Picasso’s hidden mistress set to fetch millions at sale
A Pablo Picasso painting depicting his muse Marie-Therese Walter with future lover Dora Maar emerging from the shadows behind is expected to fetch an eye-watering sum at a London sale next week.
The 1937 “Femme au Beret et a la Robe Quadrillee (Marie-Therese Walter)” is expected to reach 40 million euros at a sale of Impressionist, Surrealist and Modern Art at prestigious London auction house Sotheby’s on Wednesday. The identity of its current owner remains a mystery.
“It’s an incredibly important museum quality picture,” James Mackie, director of the Impressionist and Modern Art department at Sotheby’s, told AFP on Thursday. “It comes from a key era in Picasso’s career, 1937, when he makes the great painting ‘Guernica’,” he added, referring to the masterpiece which portrayed the horrors of the Nazi bombardment of a Basque city during the Spanish civil war.
The painting also has a strong autobiographical appeal, said Mackie. The main subject of the piece, Marie-Therese Walter, was the Spanish painter’s “long time lover and muse”. But the looming figure of Dora Maar, whom he met in 1936, emerges in the shadows behind Marie-Therese, explained Mackie.

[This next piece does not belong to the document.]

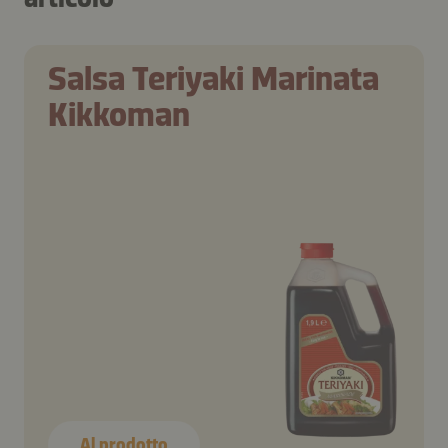
Salsa Teriyaki Marinata
Kikkoman
Al prodotto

Several masterpieces have reached astronomical prices at recent auctions, fuelled by the opening of major museums in the Gulf and the purchasing power of collectors from emerging countries. Crown Prince of Saudi Arabia Mohammed bin Salman, acquired Leonardo da Vinci work “Salvator Mundi” for $450 million in November 2017. “The market for masterpieces is at an unprecedented levels, and this picture certainly sits very much in that masterpiece category,” said Mackie.
Three other Picasso works will be auctioned, including “El Matador”, valued at between £14 and £18 million (16-20 million euros). Two Salvador Dali paintings are also up for sale. The two small oil works, “Gradiva” (1931) and “Maison pour Erotomane” (circa 1932), have been in a private collection in Argentina, having been bought directly from the artist by an Argentinean countess. “They are a rediscovery, which is incredibly exciting,” Mackie said of the two works.